そして、いつでも動ける準備をしている御者と馬車を確認すると、『次元回廊』を使って王都の西側に移動するのだった。
リューは一日半でバシャドーの街まで走破して、『次元回廊』の出入り口を設置すると、マイスタの街まで『次元回廊』を使って戻ってきた。
「何とか休日内に到着できたよ」
リューは笑って留守を預かっていたランスキーに知らせる。
「若、無茶をし過ぎですよ。

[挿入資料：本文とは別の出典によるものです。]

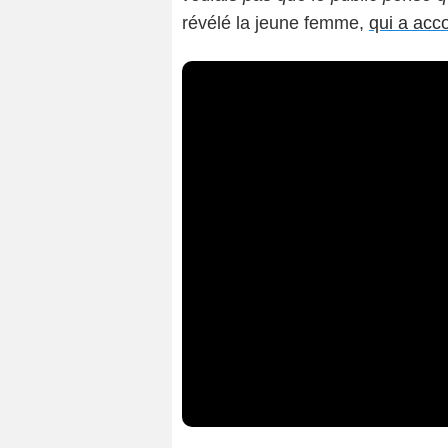
révélé la jeune femme,
qui a ac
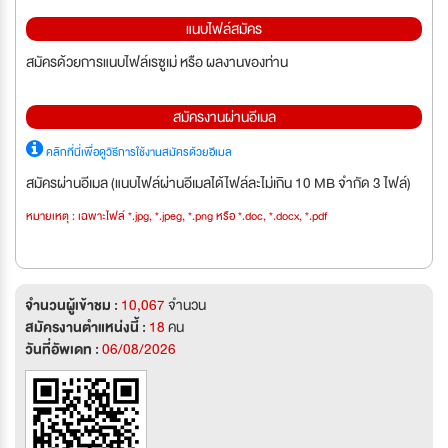
แนบไฟล์สมัคร
สมัครด้วยการแนบไฟล์เรซูเม่ หรือ ผลงานของท่าน
สมัครงานผ่านอีเมล
คลิกที่นี่เพื่อดูวิธีการใช้งานสมัครด้วยอีเมล
สมัครผ่านอีเมล (แนบไฟล์ผ่านอีเมลได้ไฟล์ละไม่เกิน 10 MB จำกัด 3 ไฟล์)
หมายเหตุ : เฉพาะไฟล์ *.jpg, *.jpeg, *.png หรือ *.doc, *.docx, *.pdf
จำนวนผู้เข้าชม :
10,067
จำนวน
สมัครงานตำแหน่งนี้ :
18
คน
วันที่อัพเดท :
06/08/2026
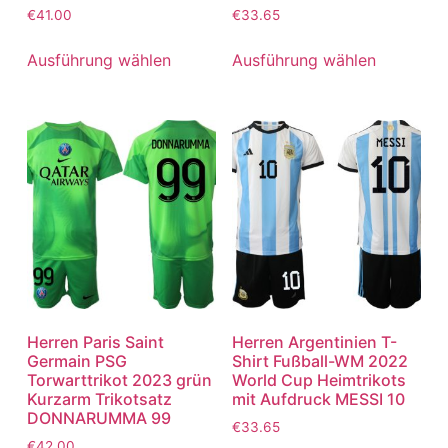
€
41.00
€
33.65
Ausführung wählen
Ausführung wählen
Herren Paris Saint
Herren Argentinien T-
Germain PSG
Shirt Fußball-WM 2022
Torwarttrikot 2023 grün
World Cup Heimtrikots
Kurzarm Trikotsatz
mit Aufdruck MESSI 10
DONNARUMMA 99
€
33.65
€
42.00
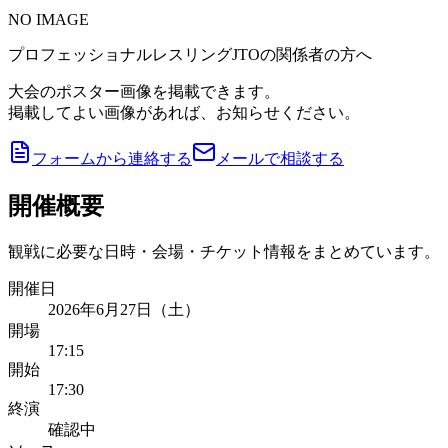
NO IMAGE
プロフェッショナルレスリングJTOの関係者の方へ
大会のポスター画像を掲載できます。
掲載してよい画像があれば、お知らせください。
フォームから連絡する
メールで相談する
開催概要
観戦に必要な日時・会場・チケット情報をまとめています。
開催日
2026年6月27日（土）
開場
17:15
開始
17:30
終演
確認中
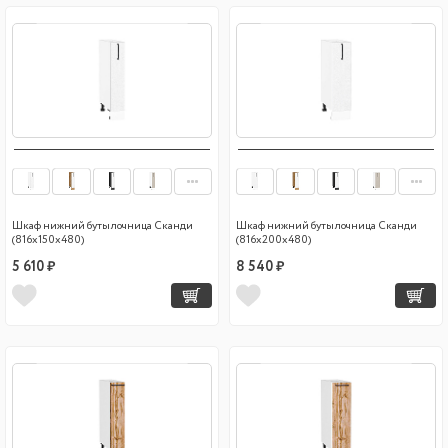
Шкаф нижний бутылочница Сканди
Шкаф нижний бутылочница Сканди
(816х150х480)
(816х200х480)
5 610 ₽
8 540 ₽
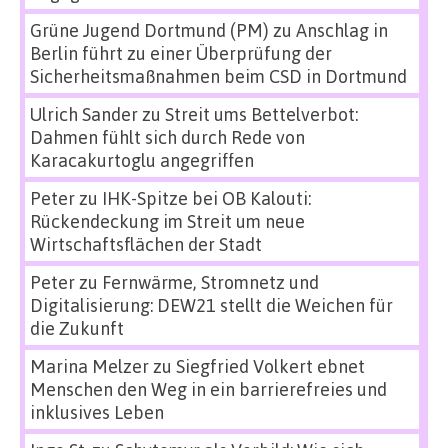
Grüne Jugend Dortmund (PM)
zu
Anschlag in
Berlin führt zu einer Überprüfung der
Sicherheitsmaßnahmen beim CSD in Dortmund
Ulrich Sander
zu
Streit ums Bettelverbot:
Dahmen fühlt sich durch Rede von
Karacakurtoglu angegriffen
Peter
zu
IHK-Spitze bei OB Kalouti:
Rückendeckung im Streit um neue
Wirtschaftsflächen der Stadt
Peter
zu
Fernwärme, Stromnetz und
Digitalisierung: DEW21 stellt die Weichen für
die Zukunft
Marina Melzer
zu
Siegfried Volkert ebnet
Menschen den Weg in ein barrierefreies und
inklusives Leben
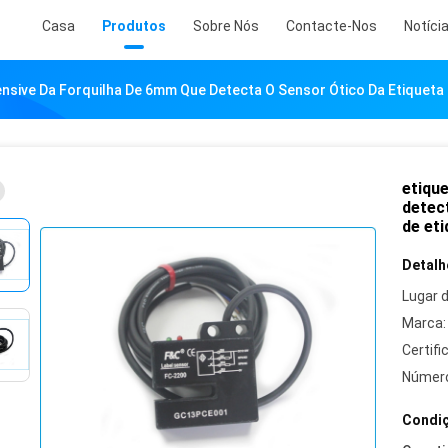
Casa
Produtos
Sobre Nós
Contacte-Nos
Notíci
nsive Da Forquilha De 6mm Que Detecta O Sensor Ótico Da Etiqueta
etiqu
detec
de et
Detalh
Lugar 
Marca:
Certifi
Número
Condiç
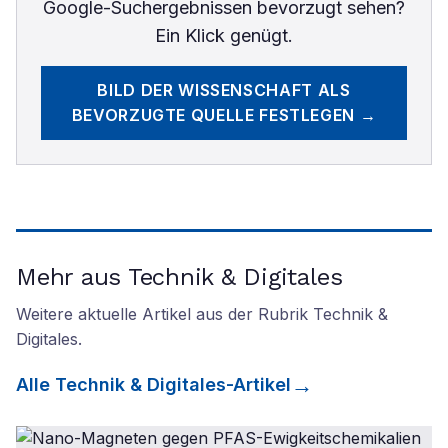
Google-Suchergebnissen bevorzugt sehen?
Ein Klick genügt.
BILD DER WISSENSCHAFT
ALS
BEVORZUGTE QUELLE FESTLEGEN →
Mehr aus Technik & Digitales
Weitere aktuelle Artikel aus der Rubrik
Technik &
Digitales
.
Alle
Technik & Digitales
-Artikel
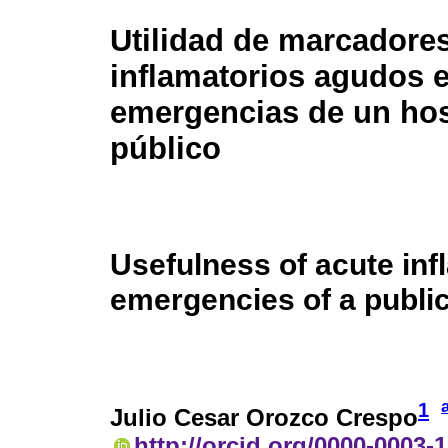
Utilidad de marcadore
inflamatorios agudos 
emergencias de un hos
público
Usefulness of acute in
emergencies of a public
1
Julio Cesar Orozco Crespo
http://orcid.org/0000-0003-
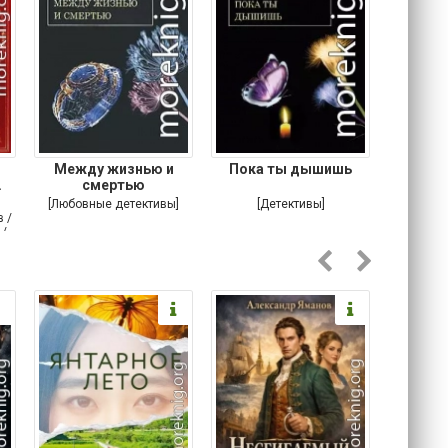
Между жизнью и
Пока ты дышишь
Шарф
.
смертью
[Любовные детективы]
[Детективы]
[Д
 /
 /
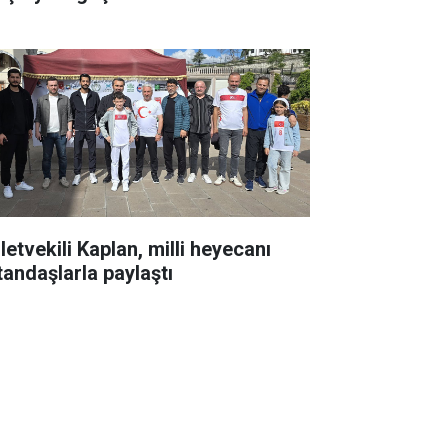
letvekili Kaplan, milli heyecanı
tandaşlarla paylaştı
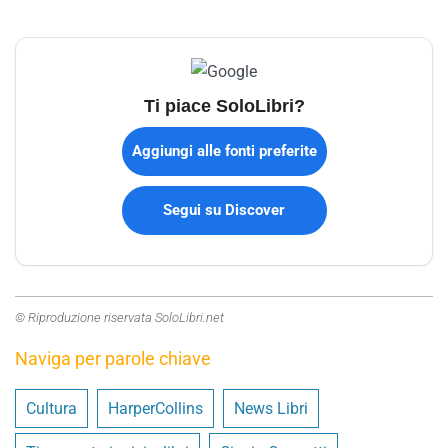
Ti piace SoloLibri?
Aggiungi alle fonti preferite
Segui su Discover
© Riproduzione riservata SoloLibri.net
Naviga per parole chiave
Cultura
HarperCollins
News Libri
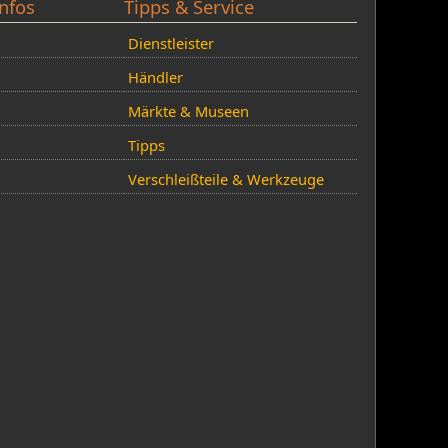
nfos
Tipps & Service
Dienstleister
Händler
Märkte & Museen
Tipps
Verschleißteile & Werkzeuge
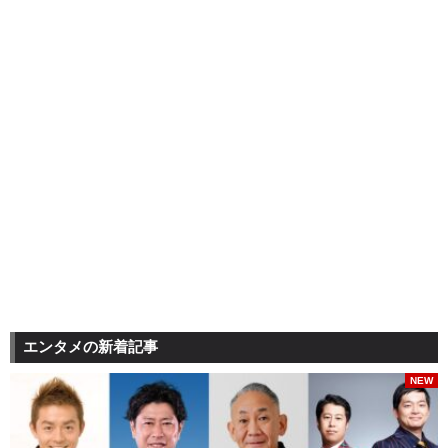
エンタメの新着記事
NEW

バシャドーの街の加増は二週間後と聞きましたぜ? 本家の方も、南東部の領地加増の手配は若の『次元回廊』で使者を移動させなくてはいけないんですから。使者も若の留守を知って困っていましたよ?」
二日近く留守にしていたので、リューを頼っていた王宮の使者も困っていたようだ。
「ごめん、そうだった! つい盛り上がっちゃって……。でも、これで、バシャドーの街までは、一瞬で移動できるようになったから、急ぎの時は聞いてね? ──それじゃあ、王宮の使者をランドマーク本領に案内して来るよ」
リューはランスキーに謝ると、『次元回廊』で王宮へと向かうのだった。